Material supplied
◇ ◇ ◇ ◇ ◇ ◇ ◇

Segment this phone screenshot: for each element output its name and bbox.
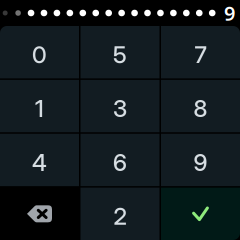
button[interactable]: 6 bbox=[80, 134, 160, 186]
button[interactable]: Confirm bbox=[161, 188, 240, 240]
staticText: 3 bbox=[113, 94, 127, 123]
staticText: 9 bbox=[194, 148, 208, 176]
button[interactable]: 2 bbox=[80, 188, 160, 240]
button[interactable]: 9 bbox=[161, 134, 240, 186]
button[interactable]: 4 bbox=[0, 134, 79, 186]
staticText: 4 bbox=[32, 148, 47, 176]
staticText: 0 bbox=[32, 41, 47, 69]
button[interactable]: 0 bbox=[0, 26, 79, 78]
staticText: 2 bbox=[114, 202, 126, 230]
button[interactable]: 3 bbox=[80, 80, 160, 132]
staticText: 6 bbox=[113, 148, 127, 176]
staticText: 1 bbox=[35, 94, 44, 123]
button[interactable]: 5 bbox=[80, 26, 160, 78]
staticText: 7 bbox=[194, 41, 206, 69]
staticText: 9 bbox=[224, 0, 235, 26]
staticText: 5 bbox=[113, 41, 127, 69]
button[interactable]: 7 bbox=[161, 26, 240, 78]
button[interactable]: 8 bbox=[161, 80, 240, 132]
staticText: 8 bbox=[194, 94, 208, 123]
button[interactable]: 1 bbox=[0, 80, 79, 132]
button[interactable]: Delete bbox=[0, 188, 79, 240]
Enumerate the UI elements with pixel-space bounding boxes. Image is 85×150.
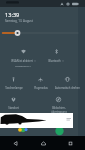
- staticText: Bluetooth: [48, 59, 61, 63]
- staticText: Taschenlampe: [5, 86, 23, 90]
- button[interactable]: Recent apps: [58, 136, 82, 150]
- button[interactable]: Bildschirm- übertragung: [45, 96, 72, 115]
- button[interactable]: Bluetooth: [39, 48, 73, 74]
- staticText: 13:39: [5, 11, 20, 19]
- button[interactable]: Home: [31, 136, 55, 150]
- button[interactable]: Brightness: [0, 30, 85, 36]
- staticText: Standort: [8, 106, 19, 110]
- staticText: Bildschirm- übertragung: [51, 106, 67, 114]
- staticText: Samstag, 13. August: [5, 19, 33, 23]
- button[interactable]: WLAN ist aktiviert: [6, 48, 40, 74]
- button[interactable]: Back: [3, 136, 27, 150]
- button[interactable]: [0, 113, 85, 136]
- staticText: WLAN ist aktiviert: [11, 59, 33, 63]
- staticText: Vodafone-0A1: [15, 64, 31, 67]
- staticText: Flugmodus: [34, 86, 48, 90]
- staticText: Automatisch drehen: [55, 86, 80, 90]
- button[interactable]: Automatisch drehen: [54, 76, 81, 95]
- button[interactable]: Flugmodus: [27, 76, 54, 95]
- button[interactable]: Taschenlampe: [0, 76, 27, 95]
- button[interactable]: Standort: [0, 96, 27, 115]
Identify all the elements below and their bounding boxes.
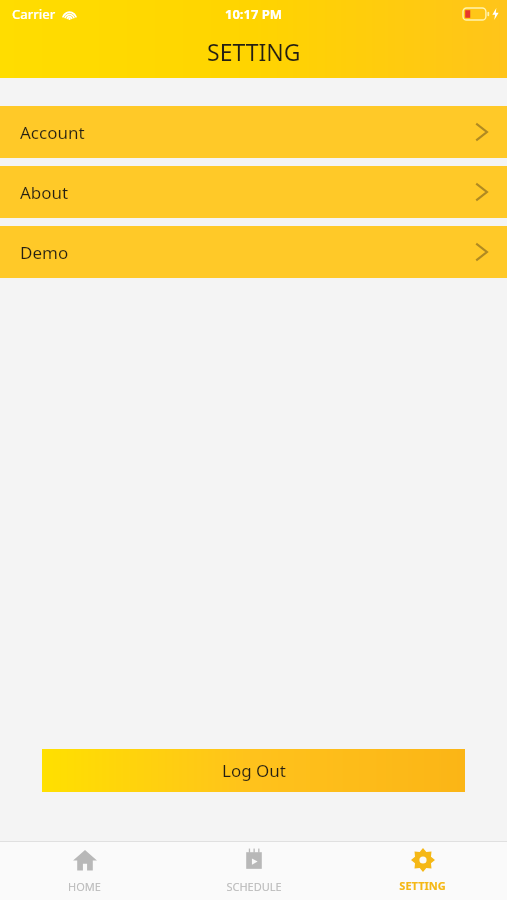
other: Schedule bbox=[241, 847, 267, 873]
button[interactable]: Home bbox=[0, 841, 169, 900]
other: Setting bbox=[411, 848, 435, 872]
button[interactable]: Demo bbox=[0, 226, 507, 278]
staticText: HOME bbox=[68, 879, 101, 894]
other: Home bbox=[72, 847, 98, 873]
staticText: SETTING bbox=[399, 878, 446, 893]
button[interactable]: About bbox=[0, 166, 507, 218]
button[interactable]: Account bbox=[0, 106, 507, 158]
button[interactable]: Schedule bbox=[169, 841, 338, 900]
staticText: Demo bbox=[20, 241, 69, 264]
button[interactable]: Log Out bbox=[42, 749, 465, 792]
staticText: SCHEDULE bbox=[226, 879, 282, 894]
staticText: Account bbox=[20, 121, 85, 144]
button[interactable]: Setting bbox=[338, 841, 507, 900]
staticText: SETTING bbox=[207, 36, 301, 67]
staticText: Log Out bbox=[222, 759, 286, 782]
staticText: About bbox=[20, 181, 69, 204]
staticText: Carrier bbox=[12, 5, 56, 23]
staticText: 10:17 PM bbox=[225, 5, 283, 23]
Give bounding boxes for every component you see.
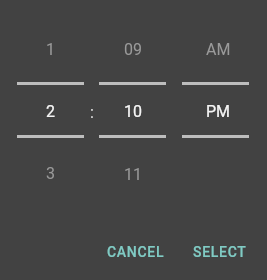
- staticText: CANCEL: [107, 244, 165, 260]
- button[interactable]: 2: [17, 86, 83, 136]
- staticText: PM: [206, 102, 231, 121]
- button[interactable]: 10: [100, 86, 166, 136]
- button[interactable]: CANCEL: [98, 234, 174, 270]
- staticText: 1: [46, 40, 55, 59]
- button[interactable]: SELECT: [184, 234, 256, 270]
- staticText: 10: [124, 102, 142, 121]
- staticText: 2: [46, 102, 55, 121]
- staticText: 09: [124, 40, 142, 59]
- button[interactable]: PM: [185, 86, 251, 136]
- staticText: :: [90, 103, 94, 122]
- staticText: 3: [46, 164, 55, 183]
- staticText: AM: [206, 40, 231, 59]
- staticText: 11: [124, 165, 142, 184]
- staticText: SELECT: [193, 244, 247, 260]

◇ ◇ ◇ ◇ ◇ ◇ ◇

Work task
Counting only lines above that contain the string "Bildschirm", report how many there are and write nothing further.

Your solution
2